This weekend was the first “game” in our mini-soccer league. Soccer is way more popular than when I was growing up. It’s the first organized sport kids can play, starting at age 3, though I use the term organized loosely.
Mini soccer works like this…each kid brings his own ball and wears shin guards. Who knew they made shin guards in size 3T? A soccer academy trainer leads the kids through some games involving basic soccer skills. In later sessions, there may be actual “games”, which should prove quite entertaining.
My 3 y.o. was very eager to start playing. We’ve been talking about it for weeks. We got to the field early. He jumped right in and ran through all the drills. That is, until, during a round of soccer tag, he was hit in the ear by another kid and then wanted to go home. Oh well, hopefully his memory will be short, and his soccer career will be longer than just the 20 minutes of glory this weekend.? There is always tee ball.
The most popular word in a three year old’s vocabulary is ‘why’. It has been estimated that every fourth word out of their mouths is ‘why’. Also very popular are ‘what are you doing?’ and ‘what’s that?’ At this age, kids are human sponges, eager to take in any and all information about the world.
Being on the receiving end of these questions is fun most of the time. Other times, I worry that if I struggle to know the answer now, what will happen in a few years when the questions get tougher? Here are some of the questions I have been asked recently.
– Why is it snowing?
– Where is that airplane going?
– Why are you eating pizza upstairs?
– Why are you wearing boots?
– Where does the water go when you flush the toilet? Why?
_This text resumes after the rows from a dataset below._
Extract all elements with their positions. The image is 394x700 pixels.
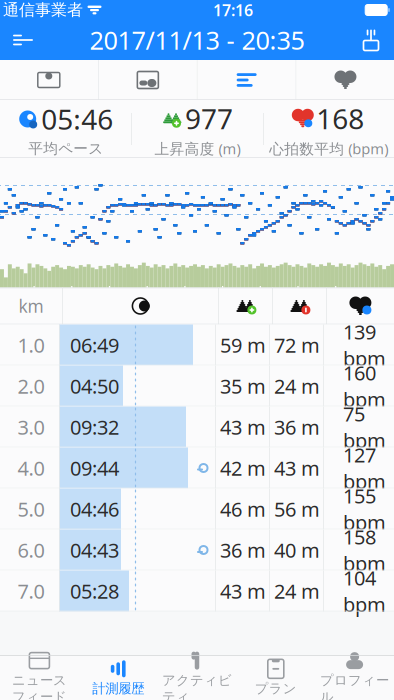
staticText: 24 m [274, 578, 320, 604]
button[interactable]: 2.0 [0, 366, 394, 406]
staticText: 05:28 [70, 578, 119, 604]
staticText: 6.0 [18, 537, 44, 563]
staticText: 心拍数平均 (bpm) [269, 139, 388, 158]
staticText: 158 bpm [343, 523, 386, 576]
staticText: ニュースフィード [12, 672, 67, 700]
staticText: 40 m [274, 537, 320, 563]
staticText: 35 m [220, 373, 266, 399]
staticText: 5 [162, 286, 171, 308]
staticText: 通信事業者 [3, 0, 83, 20]
staticText: 4 [124, 286, 133, 308]
button[interactable]: Share [345, 20, 394, 60]
staticText: 43 m [274, 455, 320, 481]
button[interactable]: プラン [236, 655, 315, 700]
staticText: 42 m [220, 455, 266, 481]
button[interactable]: 4.0 [0, 448, 394, 488]
staticText: 9 [312, 286, 321, 308]
staticText: 56 m [274, 496, 320, 522]
button[interactable]: 計測履歴 [79, 655, 158, 700]
staticText: 3 [86, 286, 95, 308]
staticText: 04:50 [70, 373, 119, 399]
staticText: 上昇高度 (m) [154, 139, 240, 158]
staticText: 155 bpm [343, 482, 386, 536]
staticText: 04:43 [70, 537, 119, 563]
staticText: 平均ペース [28, 140, 103, 158]
staticText: 43 m [220, 578, 266, 604]
button[interactable]: 3.0 [0, 406, 394, 448]
staticText: 4.0 [18, 455, 44, 481]
staticText: 6 [199, 286, 208, 308]
staticText: 計測履歴 [92, 680, 144, 697]
staticText: 8 [275, 286, 284, 308]
staticText: 36 m [274, 414, 320, 440]
staticText: 43 m [220, 414, 266, 440]
staticText: 3.0 [18, 414, 44, 440]
button[interactable]: Heart rate [296, 60, 394, 100]
staticText: 1 [11, 286, 20, 308]
button[interactable]: Back [0, 20, 49, 60]
staticText: 139 bpm [343, 318, 386, 372]
staticText: 10 [346, 286, 364, 308]
staticText: 24 m [274, 373, 320, 399]
staticText: 7 [237, 286, 246, 308]
staticText: 17:16 [213, 0, 253, 21]
staticText: 1.0 [18, 332, 44, 358]
button[interactable]: Map [0, 60, 98, 100]
button[interactable]: プロフィール [315, 655, 394, 700]
button[interactable]: 6.0 [0, 530, 394, 570]
staticText: アクティビティ [162, 672, 232, 700]
staticText: 127 bpm [343, 441, 386, 494]
staticText: 168 [316, 100, 364, 137]
button[interactable]: ニュースフィード [0, 655, 79, 700]
button[interactable]: アクティビティ [158, 655, 236, 700]
staticText: プロフィール [320, 672, 389, 700]
staticText: 75 bpm [343, 400, 386, 454]
staticText: 2.0 [18, 373, 44, 399]
staticText: 09:32 [70, 414, 119, 440]
staticText: 2017/11/13 - 20:35 [90, 23, 304, 57]
staticText: プラン [255, 680, 297, 697]
staticText: 05:46 [41, 100, 113, 138]
button[interactable]: Photos [99, 60, 197, 100]
staticText: 977 [185, 100, 233, 137]
staticText: 2 [48, 286, 58, 308]
staticText: 46 m [220, 496, 266, 522]
button[interactable]: 7.0 [0, 570, 394, 612]
staticText: km [18, 294, 44, 318]
staticText: 104 bpm [343, 564, 386, 618]
button[interactable]: Splits [198, 60, 296, 100]
staticText: 5.0 [18, 496, 44, 522]
button[interactable]: 1.0 [0, 324, 394, 366]
staticText: 7.0 [18, 578, 44, 604]
staticText: 72 m [274, 332, 320, 358]
button[interactable]: 5.0 [0, 488, 394, 530]
staticText: 36 m [220, 537, 266, 563]
staticText: 160 bpm [343, 359, 386, 412]
staticText: 04:46 [70, 496, 119, 522]
staticText: 59 m [220, 332, 266, 358]
staticText: 06:49 [70, 332, 119, 358]
staticText: 09:44 [70, 455, 119, 481]
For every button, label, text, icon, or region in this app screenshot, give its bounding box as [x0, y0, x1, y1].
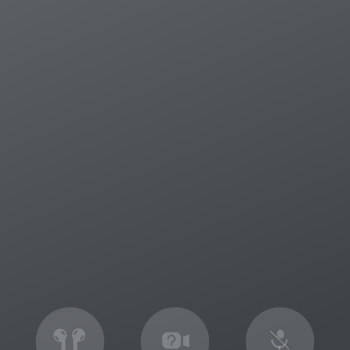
- button[interactable]: Turn on video: [141, 307, 209, 350]
- button[interactable]: Audio output: [36, 307, 104, 350]
- button[interactable]: Unmute: [246, 307, 314, 350]
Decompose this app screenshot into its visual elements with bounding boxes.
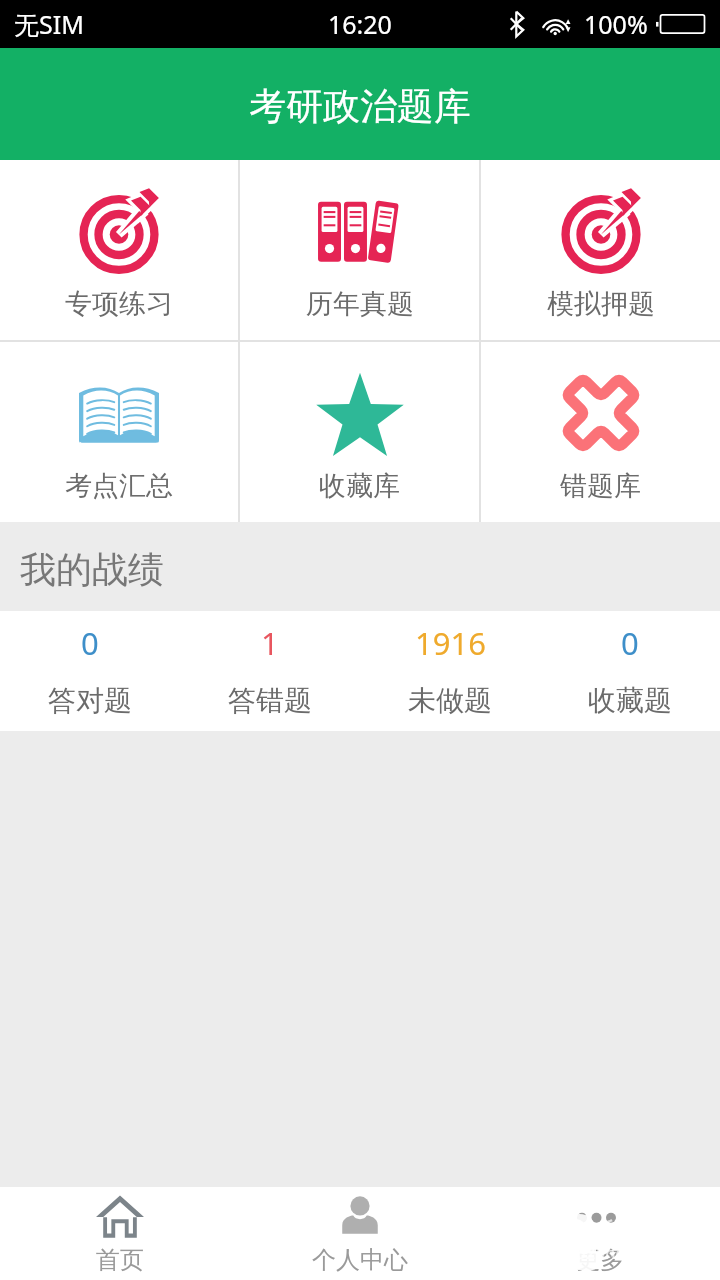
button[interactable]: 0	[540, 611, 720, 731]
staticText: 答错题	[228, 683, 312, 718]
button[interactable]: More	[480, 1187, 720, 1280]
staticText: 16:20	[328, 7, 392, 41]
staticText: 答对题	[48, 683, 132, 718]
staticText: 错题库	[560, 469, 641, 503]
staticText: 首页	[96, 1245, 144, 1275]
button[interactable]: 模拟押题	[481, 160, 720, 340]
staticText: 更多	[576, 1245, 624, 1275]
button[interactable]: Profile	[240, 1187, 480, 1280]
staticText: 我的战绩	[20, 547, 164, 592]
staticText: 收藏题	[588, 683, 672, 718]
button[interactable]: 错题库	[481, 342, 720, 522]
button[interactable]: 0	[0, 611, 180, 731]
button[interactable]: 历年真题	[240, 160, 479, 340]
staticText: 收藏库	[319, 469, 400, 503]
button[interactable]: 考点汇总	[0, 342, 238, 522]
staticText: 模拟押题	[547, 287, 655, 321]
button[interactable]: 专项练习	[0, 160, 238, 340]
staticText: 无SIM	[14, 7, 84, 41]
staticText: 52android.com	[576, 1241, 697, 1264]
staticText: 历年真题	[306, 287, 414, 321]
button[interactable]: 1916	[360, 611, 540, 731]
staticText: 1	[261, 622, 279, 664]
staticText: 专项练习	[65, 287, 173, 321]
staticText: 我爱安卓	[601, 1216, 697, 1246]
staticText: 未做题	[408, 683, 492, 718]
button[interactable]: 1	[180, 611, 360, 731]
button[interactable]: 收藏库	[240, 342, 479, 522]
staticText: 考研政治题库	[249, 83, 471, 130]
staticText: 0	[81, 622, 99, 664]
staticText: 个人中心	[312, 1245, 408, 1275]
staticText: 考点汇总	[65, 469, 173, 503]
staticText: 1916	[415, 622, 486, 664]
staticText: 0	[621, 622, 639, 664]
staticText: 100%	[584, 7, 648, 41]
button[interactable]: Home	[0, 1187, 240, 1280]
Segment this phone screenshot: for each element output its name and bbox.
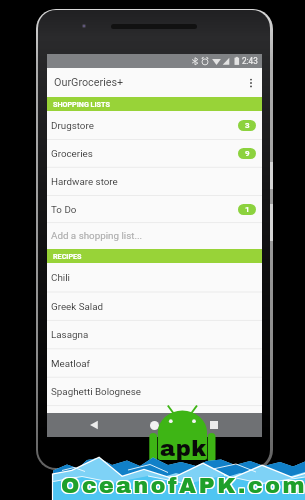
- staticText: Spaghetti Bolognese: [51, 386, 141, 397]
- staticText: OceanofAPK.com: [61, 474, 305, 498]
- button[interactable]: Chili: [47, 263, 262, 291]
- staticText: Lasagna: [51, 329, 89, 340]
- staticText: OurGroceries+: [54, 76, 124, 89]
- staticText: OceanofAPK.com: [61, 475, 305, 499]
- button[interactable]: Spaghetti Bolognese: [47, 377, 262, 405]
- button[interactable]: RECIPES: [47, 249, 262, 263]
- button[interactable]: SHOPPING LISTS: [47, 97, 262, 111]
- staticText: RECIPES: [53, 252, 82, 260]
- button[interactable]: Drugstore: [47, 111, 262, 139]
- staticText: OceanofAPK.com: [62, 475, 305, 499]
- staticText: 3: [245, 121, 250, 130]
- button[interactable]: Meatloaf: [47, 349, 262, 377]
- staticText: OceanofAPK.com: [61, 473, 305, 497]
- button[interactable]: Recents: [204, 415, 224, 435]
- staticText: Add a shopping list...: [51, 230, 143, 241]
- button[interactable]: More options: [240, 68, 262, 97]
- staticText: Meatloaf: [51, 358, 90, 369]
- staticText: Chili: [51, 272, 70, 283]
- button[interactable]: Lasagna: [47, 320, 262, 348]
- staticText: Greek Salad: [51, 301, 104, 312]
- staticText: OceanofAPK.com: [60, 474, 305, 498]
- button[interactable]: Back: [84, 415, 104, 435]
- staticText: OceanofAPK.com: [62, 474, 305, 498]
- staticText: OceanofAPK.com: [60, 473, 305, 497]
- staticText: 1: [245, 205, 250, 214]
- button[interactable]: Groceries: [47, 139, 262, 167]
- button[interactable]: Hardware store: [47, 167, 262, 195]
- staticText: To Do: [51, 204, 77, 215]
- button[interactable]: Add a shopping list...: [47, 222, 262, 249]
- button[interactable]: Home: [144, 415, 164, 435]
- staticText: OceanofAPK.com: [62, 473, 305, 497]
- staticText: 2:43: [242, 56, 258, 66]
- staticText: OceanofAPK.com: [60, 475, 305, 499]
- staticText: Drugstore: [51, 120, 94, 131]
- staticText: SHOPPING LISTS: [53, 100, 110, 108]
- staticText: 9: [245, 149, 250, 158]
- staticText: apk: [160, 436, 207, 460]
- staticText: Hardware store: [51, 176, 118, 187]
- button[interactable]: Greek Salad: [47, 292, 262, 320]
- staticText: Groceries: [51, 148, 93, 159]
- button[interactable]: To Do: [47, 195, 262, 223]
– Why does it get light outside?
My toddler at 19 months has a large vocabulary for someone his age. I know, all parents say that. But he really does know a lot of words, and is able to identify scores of animals. Except one. He dutifully goes page by page in the picture book, enthusiastically calling out duck, cow, sheep, lion. When he gets to this page with the picture of a chimp, he says Daddy.
That’s not Daddy, I say, it’s a monkey. And he says oo oo, ee ee, imitating a monkey. My wife thinks this is hysterical. She probably taught him to do it. But I don’t mind, that’s part of being a daddy; being the butt of jokes, submitting to all sorts of humiliation, anything to get a smile and hear your toddler say Daddy.